TASK STATEMENT:
The answer should reproduce the listing below character for character.

▬▬▬▬▬▬

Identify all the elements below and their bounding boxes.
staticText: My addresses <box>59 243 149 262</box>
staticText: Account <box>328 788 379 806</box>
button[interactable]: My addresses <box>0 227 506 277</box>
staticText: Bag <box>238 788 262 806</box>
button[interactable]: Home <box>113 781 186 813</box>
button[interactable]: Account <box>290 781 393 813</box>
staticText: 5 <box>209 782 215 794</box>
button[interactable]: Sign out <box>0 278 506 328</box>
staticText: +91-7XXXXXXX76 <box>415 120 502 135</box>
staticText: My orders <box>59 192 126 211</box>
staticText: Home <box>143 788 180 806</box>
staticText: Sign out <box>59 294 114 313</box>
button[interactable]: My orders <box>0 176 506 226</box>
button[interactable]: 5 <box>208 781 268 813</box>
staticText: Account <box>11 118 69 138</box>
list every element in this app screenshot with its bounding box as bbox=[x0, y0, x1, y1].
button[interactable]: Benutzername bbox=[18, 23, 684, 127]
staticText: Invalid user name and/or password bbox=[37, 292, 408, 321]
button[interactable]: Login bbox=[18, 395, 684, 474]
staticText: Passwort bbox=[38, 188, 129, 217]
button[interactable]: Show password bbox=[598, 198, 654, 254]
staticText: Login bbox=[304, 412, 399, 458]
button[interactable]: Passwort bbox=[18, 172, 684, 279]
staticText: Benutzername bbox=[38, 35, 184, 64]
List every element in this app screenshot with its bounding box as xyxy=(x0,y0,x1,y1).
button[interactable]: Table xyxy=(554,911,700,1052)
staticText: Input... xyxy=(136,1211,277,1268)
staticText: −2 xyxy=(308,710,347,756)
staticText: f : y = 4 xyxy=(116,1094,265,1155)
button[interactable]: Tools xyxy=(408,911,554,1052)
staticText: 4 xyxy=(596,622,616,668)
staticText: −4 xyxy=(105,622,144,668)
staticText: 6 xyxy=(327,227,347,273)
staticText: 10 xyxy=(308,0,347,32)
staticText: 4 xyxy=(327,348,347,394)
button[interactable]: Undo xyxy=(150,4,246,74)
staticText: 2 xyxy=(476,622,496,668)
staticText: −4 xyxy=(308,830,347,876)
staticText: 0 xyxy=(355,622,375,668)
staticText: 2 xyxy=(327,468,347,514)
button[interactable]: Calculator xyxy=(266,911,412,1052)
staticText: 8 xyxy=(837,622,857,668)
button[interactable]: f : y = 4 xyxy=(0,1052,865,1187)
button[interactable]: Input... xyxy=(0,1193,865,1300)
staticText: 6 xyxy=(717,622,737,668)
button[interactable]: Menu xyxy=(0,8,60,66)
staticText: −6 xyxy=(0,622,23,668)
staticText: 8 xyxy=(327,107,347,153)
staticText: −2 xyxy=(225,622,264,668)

▬▬▬▬▬▬

RESULT FOR THIS EXERCISE:
Identify all the elements below and their bounding boxes.
staticText: My addresses <box>59 243 149 262</box>
staticText: Account <box>328 788 379 806</box>
button[interactable]: My addresses <box>0 227 506 277</box>
staticText: Bag <box>238 788 262 806</box>
button[interactable]: Home <box>113 781 186 813</box>
button[interactable]: Account <box>290 781 393 813</box>
staticText: 5 <box>209 782 215 794</box>
button[interactable]: Sign out <box>0 278 506 328</box>
staticText: +91-7XXXXXXX76 <box>415 120 502 135</box>
staticText: My orders <box>59 192 126 211</box>
staticText: Home <box>143 788 180 806</box>
staticText: Sign out <box>59 294 114 313</box>
button[interactable]: My orders <box>0 176 506 226</box>
button[interactable]: 5 <box>208 781 268 813</box>
staticText: Account <box>11 118 69 138</box>
list every element in this app screenshot with its bounding box as bbox=[x0, y0, x1, y1].
button[interactable]: Benutzername bbox=[18, 23, 684, 127]
staticText: Invalid user name and/or password bbox=[37, 292, 408, 321]
button[interactable]: Login bbox=[18, 395, 684, 474]
staticText: Passwort bbox=[38, 188, 129, 217]
button[interactable]: Show password bbox=[598, 198, 654, 254]
staticText: Login bbox=[304, 412, 399, 458]
button[interactable]: Passwort bbox=[18, 172, 684, 279]
staticText: Benutzername bbox=[38, 35, 184, 64]
List every element in this app screenshot with its bounding box as xyxy=(x0,y0,x1,y1).
button[interactable]: Table xyxy=(554,911,700,1052)
staticText: Input... xyxy=(136,1211,277,1268)
staticText: −2 xyxy=(308,710,347,756)
staticText: f : y = 4 xyxy=(116,1094,265,1155)
button[interactable]: Tools xyxy=(408,911,554,1052)
staticText: 4 xyxy=(596,622,616,668)
staticText: −4 xyxy=(105,622,144,668)
staticText: 6 xyxy=(327,227,347,273)
staticText: 10 xyxy=(308,0,347,32)
staticText: 4 xyxy=(327,348,347,394)
button[interactable]: Undo xyxy=(150,4,246,74)
staticText: 2 xyxy=(476,622,496,668)
staticText: −4 xyxy=(308,830,347,876)
staticText: 0 xyxy=(355,622,375,668)
staticText: 2 xyxy=(327,468,347,514)
button[interactable]: Calculator xyxy=(266,911,412,1052)
staticText: 8 xyxy=(837,622,857,668)
button[interactable]: f : y = 4 xyxy=(0,1052,865,1187)
button[interactable]: Input... xyxy=(0,1193,865,1300)
staticText: 6 xyxy=(717,622,737,668)
button[interactable]: Menu xyxy=(0,8,60,66)
staticText: −6 xyxy=(0,622,23,668)
staticText: 8 xyxy=(327,107,347,153)
staticText: −2 xyxy=(225,622,264,668)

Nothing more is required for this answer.